I endured one such moment at the Christmas Ideal Home Show at Event City in Manchester on Sunday.

My friend Alison had suggested a visit to the show and we’d been looking forward to it for weeks. We were especially excited about the Christmas dinner we’d booked at the event restaurant which was run by Gregg Wallace, he of Masterchef fame.

At the event we were shown to our seats and, almost on cue, Gregg appeared. He was circulating among the diners and being an exuberant host. I gave him my most winning smile and Alison asked if he wouldn’t mind having his photograph taken with me. In a booming cockney accent he said: “Alright ladies. No problem!”

All heads were turned our way, but I nearly died when Gregg made his next move. He came right up to me and fiddled with my nose.

“There,” he said. “That’s better.” I’d had a cold and my nose was sore and peeling.

Gregg was like a dad sorting out a toddler’s mucky face. I felt about two years old. Alison was roaring with laughter as I squirmed in sheer humiliation. Gregg put his arms around me and got Alison to take a photo on her phone.

Then he was off, working the room once again. I wanted the floor to swallow me up and for the other diners to cease their sniggering. In retrospect, I should thank Gregg really. I could have spent the whole day walking around with a dodgy-looking beak.

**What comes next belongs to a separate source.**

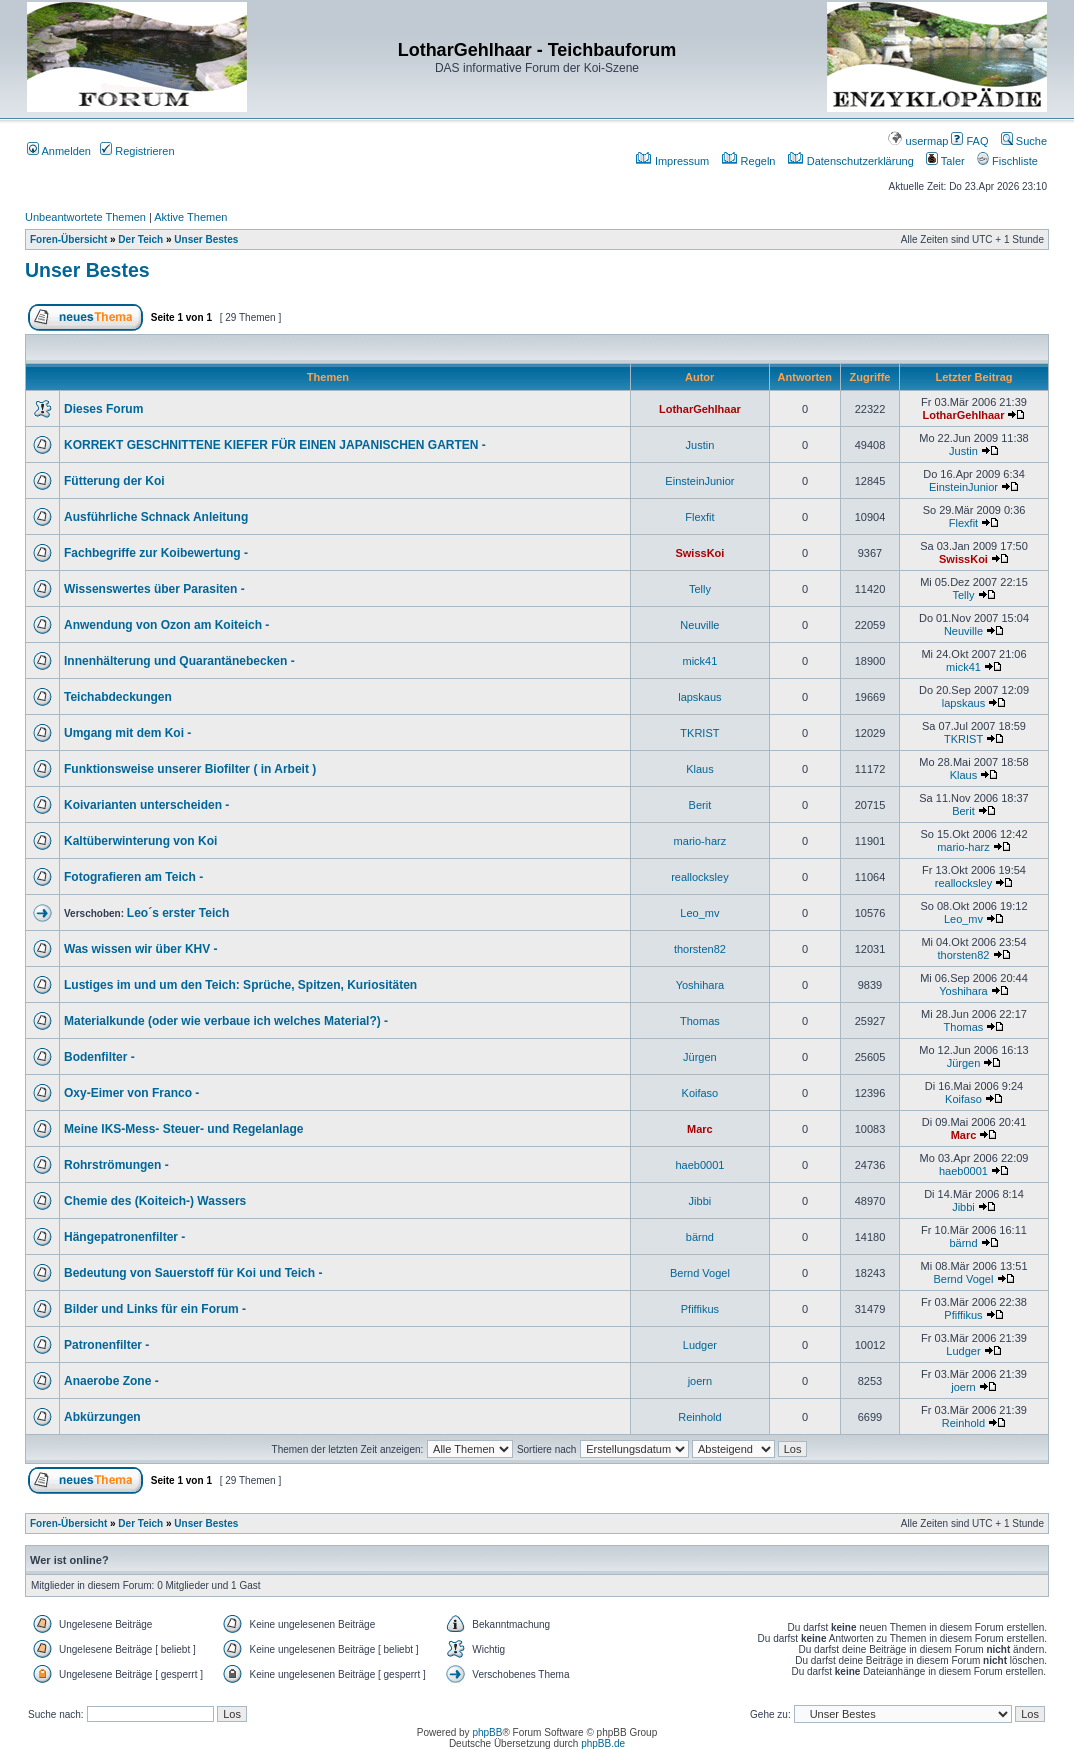 This screenshot has width=1074, height=1749. Describe the element at coordinates (137, 151) in the screenshot. I see `Registrieren` at that location.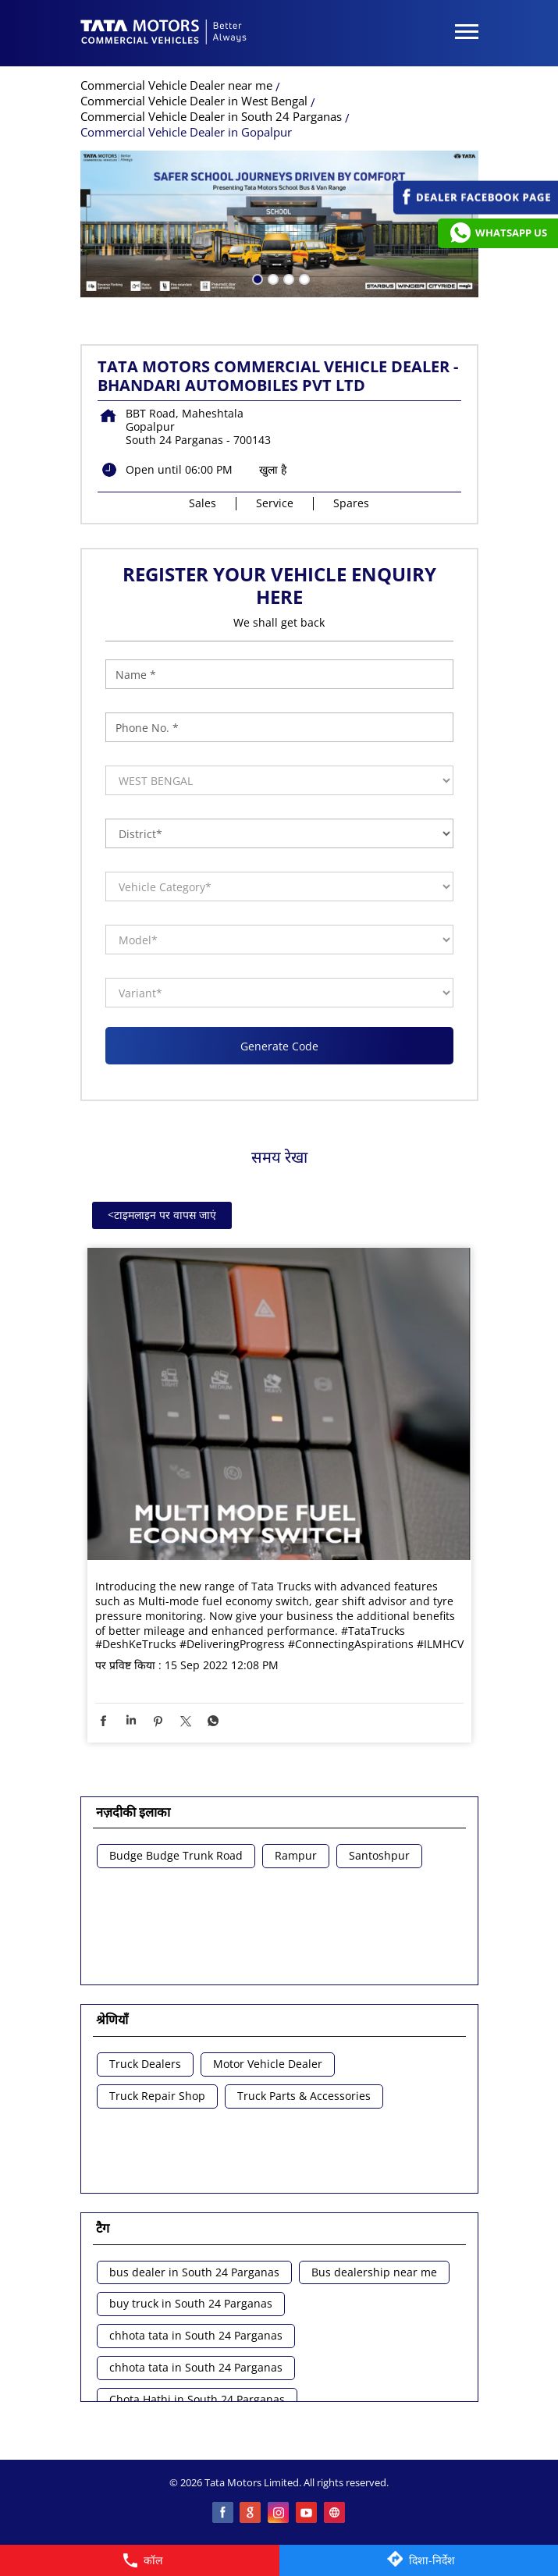  What do you see at coordinates (271, 278) in the screenshot?
I see `2 [tab]` at bounding box center [271, 278].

After the ignominy of my encounter with Gregg, it was a great pleasure to sit back and enjoy a Masterchef-standard meal. The star of the show was the main course of Cumbrian turkey ballotine, goosefat roasted potato fondant, squash puree, honeyed parsnip, cranberries and turkey stock. Gregg even returned a bit later for another chat. Luckily that time he left my nose alone.